LONDRES - Dans le chaos d'une journée mémorable mercredi à Wimbledon, la défaite de Roger Federer dès le deuxième tour rend sceptique sur la capacité du Suisse à illuminer encore le devant de la scène.

On savait que le Suisse n'allait plus jamais dominer comme avant, lorsque les adversaires tombaient comme des mouches, parfois même avant d'entrer sur le terrain. On savait qu'il aurait du mal à dépasser les vingt titres du Grand Chelem - le compteur reste bloqué à dix-sept - et que ça deviendrait chaque jour un peu plus dur, sur tous les courts.

Mais mercredi l'irrémédiable déclin de celui qu'on considère presque partout comme le meilleur joueur de tous les temps a franchi une étape supplémentaire avec cet échec contre un adversaire, l'Ukrainien Sergey Stakhovsky, 116e mondial, et à un stade, un deuxième tour, terriblement banals.

Le pire c'est que sa magnifique série de 36 quarts de finale de suite en Grand Chelem, peut-être le plus fort de tous ses records, a été enterré sans grandes pompes dans son jardin de Wimbledon, là où il s'est imposé à sept reprises et où il a commencé à forger sa légende il y a dix ans.

Alors que Novak Djokovic et Andy Murray ont pris leurs distances sur dur, la surface des Internationaux d'Australie et des Internationaux des États-Unis, et que Roland-Garros semble définitivement un défi trop élevé, Wimbledon était le dernier sanctuaire, le seul endroit où on pouvait encore ranger le Suisse parmi les grands favoris.

« De plus en plus dur »

Que ce sanctuaire soit aujourd'hui violé éclaire d'un jour nouveau les signes d'un déclin irréversible. Depuis le début de l'année, Federer a perdu cinq de ses six rencontres face à un autre joueur du top-10. Il n'a gagné qu'un seul titre, mineur, à Halle il y a dix jours. Ça faisait douze ans, qu'il n'avait plus dû attendre aussi longtemps pour ouvrir son compteur dans une saison.

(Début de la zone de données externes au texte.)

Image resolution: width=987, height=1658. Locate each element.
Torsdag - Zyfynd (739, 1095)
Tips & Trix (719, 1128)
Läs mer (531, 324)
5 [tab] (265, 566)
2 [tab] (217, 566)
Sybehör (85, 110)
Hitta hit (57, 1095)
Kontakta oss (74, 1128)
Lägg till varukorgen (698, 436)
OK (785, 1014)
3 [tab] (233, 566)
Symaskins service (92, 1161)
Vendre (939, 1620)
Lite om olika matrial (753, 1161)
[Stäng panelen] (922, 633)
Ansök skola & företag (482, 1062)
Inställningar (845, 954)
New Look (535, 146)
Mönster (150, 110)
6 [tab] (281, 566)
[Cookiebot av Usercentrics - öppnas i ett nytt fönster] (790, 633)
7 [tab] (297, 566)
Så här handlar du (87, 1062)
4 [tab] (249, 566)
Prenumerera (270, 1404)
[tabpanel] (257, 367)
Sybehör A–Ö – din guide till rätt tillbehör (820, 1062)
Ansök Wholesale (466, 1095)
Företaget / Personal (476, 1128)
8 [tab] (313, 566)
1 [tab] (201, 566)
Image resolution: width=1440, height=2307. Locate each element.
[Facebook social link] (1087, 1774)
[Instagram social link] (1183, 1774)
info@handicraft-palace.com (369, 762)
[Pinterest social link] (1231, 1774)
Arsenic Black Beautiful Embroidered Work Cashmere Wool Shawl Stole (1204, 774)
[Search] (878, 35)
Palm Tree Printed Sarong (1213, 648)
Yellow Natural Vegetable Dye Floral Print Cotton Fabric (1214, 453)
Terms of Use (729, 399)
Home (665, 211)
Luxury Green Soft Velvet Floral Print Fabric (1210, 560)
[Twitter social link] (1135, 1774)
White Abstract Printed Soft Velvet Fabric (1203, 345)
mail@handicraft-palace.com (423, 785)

« J'ai l'habitude de rebondir plutôt bien », a-t-il dit mercredi. Sa victoire l'an dernier à Wimbledon, deux ans et demi après son dernier titre majeur aux Internationaux d'Australie en 2010 en avait apporté la confirmation.

Mais à bientôt 32 ans, le 10 août, le défi devient colossal pour ce père comblé de deux jumelles. D'autant que ses adversaires ne font plus de complexe et la victoire de Stakhovsky, tout de même impressionné, va finir par convaincre le ban et l'arrière ban du circuit que le roi est désormais nu.

« Pour Roger, ça va être de plus en plus dur. Lorsqu'on vieillit on récupère plus difficilement. Gagner un Grand Chelem nécessite sept victoires au meilleur des cinq manches. Wimbledon reste sa meilleure chance », estime l'ancien champion britannique Tim Henman, consultant à la BBC.

« La fin d'une époque »

« Pour moi c'est définitivement la fin d'une époque », estime même l'Allemand Boris Becker, triple vainqueur de Wimbledon, qui « espère », sans trop y croire, que Federer parviendra à remporter encore un Grand Chelem.

Pour l'encourager, Federer peut s'appuyer sur un exemple qui offre des analogies troublantes: celui de son ancienne idole Pete Sampras, également septuple vainqueur de Wimbledon, qui, en 2002, après avoir lui aussi été éliminé au deuxième tour à Londres par un inconnu (George Bastl, 145e mondial) s'est mobilisé une dernière fois, à l'âge de 31 ans, pour remporter son ultime titre du Grand Chelem trois mois plus tard à Flushing Meadows.

Un tel destin est sans doute le maximum dont peut rêver Federer désormais, lui qui lorgnait encore vers la place de no 1 mondial au printemps.

« Je compte encore jouer de nombreuses années », a-t-il ajouté mercredi, maintenant son objectif d'aller au moins jusqu'aux JO de Rio en 2016.

Reste à voir s'il acceptera longtemps de reculer au classement alors qu'il s'apprête à sortir du top-4 mondial pour la première fois en dix ans.